EXERCISE GOAL: Exactly the lines from the beginning of the records below through the line with "po osobi dnevno" must be given again, without pictures.

[Page-level text extractions]
....

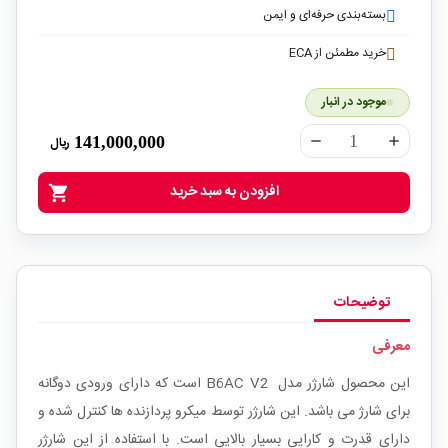
بسته‌بندی حرفه‌ای و ایمن
خرید مطمئن از ECA
موجود در انبار
141,000,000
ریال
remove
add
افزودن به سبد خرید
shopping_cart
توضیحات
معرفی
این محصول شارژر مدل B6AC V2 است که دارای ورودی دوگانه
برای شارژ می باشد. این شارژر توسط میکرو پردازنده ها کنترل شده و
دارای قدرت و کارایی بسیار بالایی است. با استفاده از این شارژر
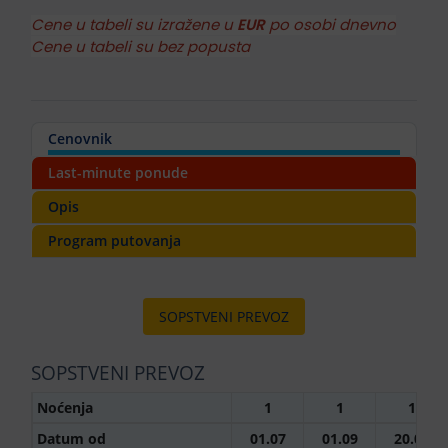
Cene u tabeli su izražene u
EUR
po osobi dnevno
Cene u tabeli su bez popusta
Cenovnik
Last-minute ponude
Opis
Program putovanja
SOPSTVENI PREVOZ
SOPSTVENI PREVOZ
Noćenja
1
1
1
Datum od
01.07
01.09
20.09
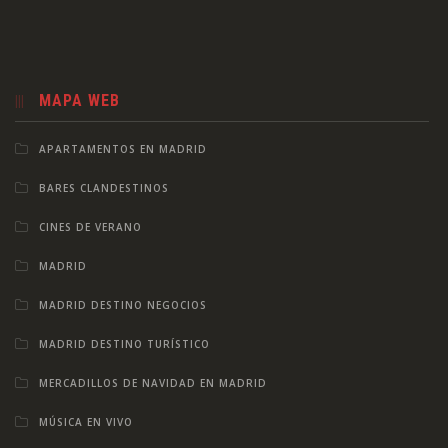
MAPA WEB
APARTAMENTOS EN MADRID
BARES CLANDESTINOS
CINES DE VERANO
MADRID
MADRID DESTINO NEGOCIOS
MADRID DESTINO TURÍSTICO
MERCADILLOS DE NAVIDAD EN MADRID
MÚSICA EN VIVO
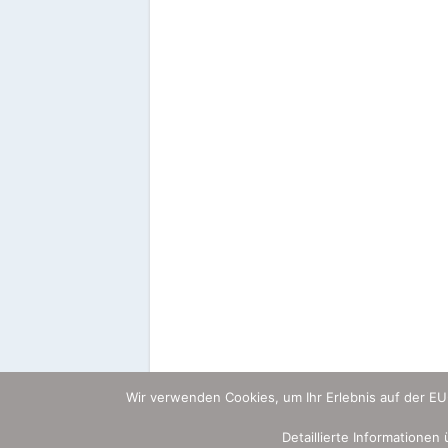
Wir verwenden Cookies, um Ihr Erlebnis auf der E
Detaillierte Informationen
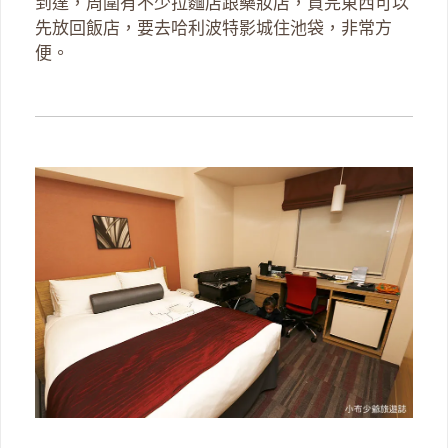
到達，周圍有不少拉麵店跟藥妝店，買完東西可以
先放回飯店，要去哈利波特影城住池袋，非常方
便。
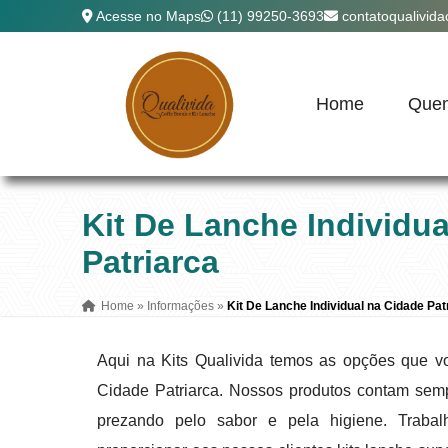
Acesse no Maps
(11) 99250-3693
contatoqualivid
Home
Que
Kit De Lanche Individu
Patriarca
Home
»
Informações
»
Kit De Lanche Individual na Cidade Pat
Aqui na Kits Qualivida temos as opções que vo
Cidade Patriarca. Nossos produtos contam se
prezando pelo sabor e pela higiene. Trab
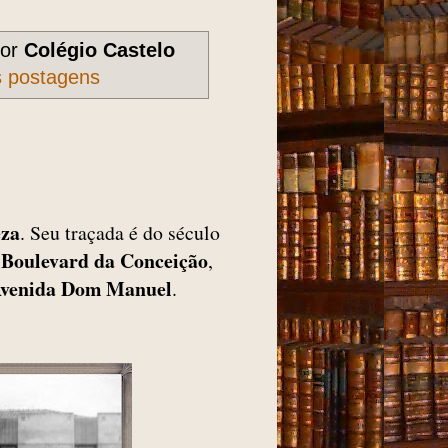
dor
Colégio Castelo
s postagens
eza
. Seu traçada é do século
Boulevard da Conceição
,
,
venida Dom Manuel
.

....

YOUR RESPONSE:
بسته‌بندی حرفه‌ای و ایمن
خرید مطمئن از ECA
موجود در انبار
141,000,000
ریال
remove
add
افزودن به سبد خرید
shopping_cart
توضیحات
معرفی
این محصول شارژر مدل B6AC V2 است که دارای ورودی دوگانه
برای شارژ می باشد. این شارژر توسط میکرو پردازنده ها کنترل شده و
دارای قدرت و کارایی بسیار بالایی است. با استفاده از این شارژر
Cene u tabeli su izražene u
EUR
po osobi dnevno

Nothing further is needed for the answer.